▸ PROVIDED DATA:
□ □ □ □ □ □ □

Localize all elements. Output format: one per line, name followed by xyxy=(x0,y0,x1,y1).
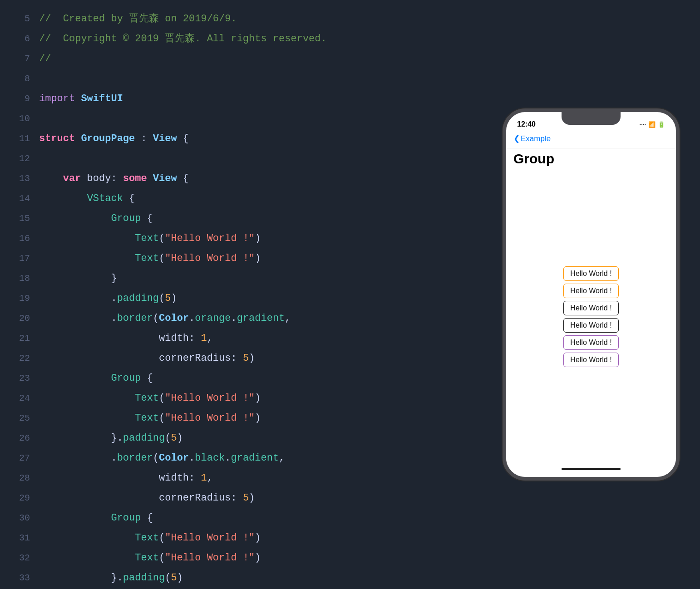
code-token: ) xyxy=(171,293,177,304)
code-line: 16 Text("Hello World !") xyxy=(14,229,468,249)
code-token: . xyxy=(39,293,117,304)
code-token: ( xyxy=(159,393,165,404)
code-line: 21 width: 1, xyxy=(14,329,468,348)
code-token: }. xyxy=(39,572,123,584)
code-token: . xyxy=(39,313,117,324)
home-bar xyxy=(506,464,676,477)
hello-world-box: Hello World ! xyxy=(563,301,618,315)
code-token: . xyxy=(231,313,237,324)
line-content: // xyxy=(39,49,51,69)
code-line: 27 .border(Color.black.gradient, xyxy=(14,448,468,468)
code-token: View xyxy=(153,133,177,144)
line-content: .border(Color.orange.gradient, xyxy=(39,309,291,329)
line-number: 11 xyxy=(14,129,30,149)
code-token: Group xyxy=(111,512,141,524)
code-token: VStack xyxy=(87,193,123,204)
phone-notch xyxy=(562,112,621,125)
code-token xyxy=(39,213,111,224)
line-content: .padding(5) xyxy=(39,289,177,309)
code-token: ) xyxy=(255,233,261,244)
line-content: Text("Hello World !") xyxy=(39,528,261,548)
line-content: Text("Hello World !") xyxy=(39,388,261,408)
code-line: 15 Group { xyxy=(14,209,468,229)
code-token: , xyxy=(207,333,213,344)
wifi-icon: 📶 xyxy=(648,121,656,128)
code-line: 9import SwiftUI xyxy=(14,89,468,109)
phone-screen: 12:40 ···· 📶 🔋 ❮ Example Group Hello Wor… xyxy=(506,112,676,477)
code-token: ) xyxy=(255,532,261,544)
line-number: 6 xyxy=(14,29,30,49)
line-content: Text("Hello World !") xyxy=(39,408,261,428)
code-token xyxy=(39,233,135,244)
code-token: ( xyxy=(165,572,171,584)
chevron-left-icon: ❮ xyxy=(513,134,520,143)
line-number: 14 xyxy=(14,189,30,209)
code-token: ( xyxy=(165,432,171,444)
code-token: Text xyxy=(135,532,159,544)
code-token: width: xyxy=(39,333,201,344)
code-token xyxy=(39,532,135,544)
code-token: 5 xyxy=(171,572,177,584)
line-content: var body: some View { xyxy=(39,169,189,189)
code-token: 5 xyxy=(165,293,171,304)
line-number: 12 xyxy=(14,149,30,169)
code-token: Text xyxy=(135,393,159,404)
code-line: 24 Text("Hello World !") xyxy=(14,388,468,408)
line-content: // Created by 晋先森 on 2019/6/9. xyxy=(39,9,237,29)
nav-bar: ❮ Example xyxy=(506,132,676,148)
code-token xyxy=(39,412,135,424)
code-token: 1 xyxy=(201,472,207,484)
line-number: 33 xyxy=(14,568,30,588)
code-token: Text xyxy=(135,253,159,264)
code-token: ) xyxy=(177,572,183,584)
code-token: body: xyxy=(81,173,123,184)
code-token: ) xyxy=(249,492,255,504)
code-token: ( xyxy=(153,452,159,464)
line-number: 21 xyxy=(14,329,30,348)
nav-back-button[interactable]: ❮ Example xyxy=(513,134,669,143)
line-number: 20 xyxy=(14,309,30,329)
code-token: Text xyxy=(135,552,159,564)
code-token xyxy=(39,253,135,264)
code-token: Text xyxy=(135,233,159,244)
code-token: border xyxy=(117,452,153,464)
code-line: 29 cornerRadius: 5) xyxy=(14,488,468,508)
code-line: 33 }.padding(5) xyxy=(14,568,468,588)
code-token: . xyxy=(189,313,195,324)
line-number: 16 xyxy=(14,229,30,249)
code-token: SwiftUI xyxy=(81,93,123,104)
code-token xyxy=(39,193,87,204)
code-token: : xyxy=(135,133,153,144)
code-line: 10 xyxy=(14,109,468,129)
code-line: 20 .border(Color.orange.gradient, xyxy=(14,309,468,329)
code-token: ) xyxy=(255,552,261,564)
code-token: . xyxy=(39,452,117,464)
code-token: "Hello World !" xyxy=(165,532,255,544)
code-token xyxy=(75,133,81,144)
code-line: 11struct GroupPage : View { xyxy=(14,129,468,149)
code-editor: 5// Created by 晋先森 on 2019/6/9.6// Copyr… xyxy=(0,0,482,589)
code-token: "Hello World !" xyxy=(165,253,255,264)
code-token: width: xyxy=(39,472,201,484)
code-token: { xyxy=(141,373,153,384)
line-content: cornerRadius: 5) xyxy=(39,488,255,508)
code-token: 5 xyxy=(243,353,249,364)
page-title: Group xyxy=(506,148,676,169)
code-token: gradient xyxy=(231,452,279,464)
code-token: // Created by 晋先森 on 2019/6/9. xyxy=(39,13,237,25)
status-icons: ···· 📶 🔋 xyxy=(640,121,665,128)
line-content: import SwiftUI xyxy=(39,89,123,109)
line-content: width: 1, xyxy=(39,329,213,348)
line-content: Group { xyxy=(39,368,153,388)
code-token: // xyxy=(39,53,51,64)
line-number: 32 xyxy=(14,548,30,568)
code-token: ( xyxy=(159,253,165,264)
code-token: ( xyxy=(159,412,165,424)
code-token: . xyxy=(189,452,195,464)
code-line: 25 Text("Hello World !") xyxy=(14,408,468,428)
code-line: 32 Text("Hello World !") xyxy=(14,548,468,568)
code-token xyxy=(147,173,153,184)
code-line: 18 } xyxy=(14,269,468,289)
code-token xyxy=(39,373,111,384)
code-token: ( xyxy=(153,313,159,324)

□ □ □ □ □ □ □

▸ WORK REQUIRED: Please make an exact copy of the records, leaving out any picture.

▸ REPLY TO THE TASK:
Localize all elements. Output format: one per line, name followed by xyxy=(x0,y0,x1,y1).
code-token: ) xyxy=(171,293,177,304)
code-line: 16 Text("Hello World !") xyxy=(14,229,468,249)
code-token: . xyxy=(39,293,117,304)
code-token: ( xyxy=(159,393,165,404)
code-line: 21 width: 1, xyxy=(14,329,468,348)
code-token: }. xyxy=(39,572,123,584)
code-token: . xyxy=(39,313,117,324)
home-bar xyxy=(506,464,676,477)
hello-world-box: Hello World ! xyxy=(563,301,618,315)
code-token: . xyxy=(231,313,237,324)
line-content: // xyxy=(39,49,51,69)
code-line: 27 .border(Color.black.gradient, xyxy=(14,448,468,468)
code-token: View xyxy=(153,133,177,144)
line-content: .border(Color.orange.gradient, xyxy=(39,309,291,329)
line-number: 11 xyxy=(14,129,30,149)
code-token: Group xyxy=(111,512,141,524)
code-token: VStack xyxy=(87,193,123,204)
phone-notch xyxy=(562,112,621,125)
code-token xyxy=(39,213,111,224)
line-content: .padding(5) xyxy=(39,289,177,309)
code-token: ) xyxy=(255,233,261,244)
line-content: Text("Hello World !") xyxy=(39,528,261,548)
line-content: Text("Hello World !") xyxy=(39,388,261,408)
code-line: 15 Group { xyxy=(14,209,468,229)
code-token: , xyxy=(207,333,213,344)
wifi-icon: 📶 xyxy=(648,121,656,128)
code-line: 9import SwiftUI xyxy=(14,89,468,109)
phone-screen: 12:40 ···· 📶 🔋 ❮ Example Group Hello Wor… xyxy=(506,112,676,477)
code-token: ) xyxy=(255,532,261,544)
line-number: 6 xyxy=(14,29,30,49)
line-content: Text("Hello World !") xyxy=(39,408,261,428)
code-token xyxy=(39,233,135,244)
code-token: ( xyxy=(165,572,171,584)
chevron-left-icon: ❮ xyxy=(513,134,520,143)
line-number: 14 xyxy=(14,189,30,209)
code-token: ( xyxy=(165,432,171,444)
code-token: Text xyxy=(135,532,159,544)
code-token: width: xyxy=(39,333,201,344)
code-token xyxy=(39,532,135,544)
code-token: 5 xyxy=(171,572,177,584)
line-content: var body: some View { xyxy=(39,169,189,189)
code-token: 5 xyxy=(165,293,171,304)
line-number: 12 xyxy=(14,149,30,169)
code-token: Text xyxy=(135,393,159,404)
code-line: 24 Text("Hello World !") xyxy=(14,388,468,408)
line-content: // Created by 晋先森 on 2019/6/9. xyxy=(39,9,237,29)
nav-bar: ❮ Example xyxy=(506,132,676,148)
code-token xyxy=(39,412,135,424)
code-token: 1 xyxy=(201,472,207,484)
line-number: 33 xyxy=(14,568,30,588)
code-token: Text xyxy=(135,253,159,264)
code-token: ) xyxy=(177,572,183,584)
code-token: body: xyxy=(81,173,123,184)
code-token: ) xyxy=(249,492,255,504)
code-token: ( xyxy=(153,452,159,464)
line-number: 21 xyxy=(14,329,30,348)
nav-back-button[interactable]: ❮ Example xyxy=(513,134,669,143)
line-number: 20 xyxy=(14,309,30,329)
code-token: Text xyxy=(135,552,159,564)
code-token xyxy=(39,253,135,264)
code-token: Text xyxy=(135,233,159,244)
code-token: border xyxy=(117,452,153,464)
code-line: 29 cornerRadius: 5) xyxy=(14,488,468,508)
code-line: 33 }.padding(5) xyxy=(14,568,468,588)
code-token: . xyxy=(189,313,195,324)
line-number: 16 xyxy=(14,229,30,249)
code-token: SwiftUI xyxy=(81,93,123,104)
code-token xyxy=(39,193,87,204)
code-token: : xyxy=(135,133,153,144)
code-line: 10 xyxy=(14,109,468,129)
code-line: 20 .border(Color.orange.gradient, xyxy=(14,309,468,329)
code-token: ) xyxy=(255,552,261,564)
code-token: . xyxy=(39,452,117,464)
code-token: "Hello World !" xyxy=(165,532,255,544)
code-token xyxy=(75,133,81,144)
code-line: 11struct GroupPage : View { xyxy=(14,129,468,149)
code-editor: 5// Created by 晋先森 on 2019/6/9.6// Copyr… xyxy=(0,0,482,589)
code-token: "Hello World !" xyxy=(165,253,255,264)
code-token: width: xyxy=(39,472,201,484)
code-token: { xyxy=(141,373,153,384)
line-content: cornerRadius: 5) xyxy=(39,488,255,508)
code-token: 5 xyxy=(243,353,249,364)
page-title: Group xyxy=(506,148,676,169)
code-token: gradient xyxy=(231,452,279,464)
code-token: // Created by 晋先森 on 2019/6/9. xyxy=(39,13,237,25)
status-icons: ···· 📶 🔋 xyxy=(640,121,665,128)
line-content: import SwiftUI xyxy=(39,89,123,109)
line-content: width: 1, xyxy=(39,329,213,348)
line-content: Group { xyxy=(39,368,153,388)
code-token: // xyxy=(39,53,51,64)
line-number: 32 xyxy=(14,548,30,568)
code-token: ( xyxy=(159,253,165,264)
code-token: ( xyxy=(159,412,165,424)
code-token: . xyxy=(189,452,195,464)
code-line: 25 Text("Hello World !") xyxy=(14,408,468,428)
code-line: 32 Text("Hello World !") xyxy=(14,548,468,568)
code-token xyxy=(147,173,153,184)
code-line: 18 } xyxy=(14,269,468,289)
code-token xyxy=(39,373,111,384)
code-token: ( xyxy=(153,313,159,324)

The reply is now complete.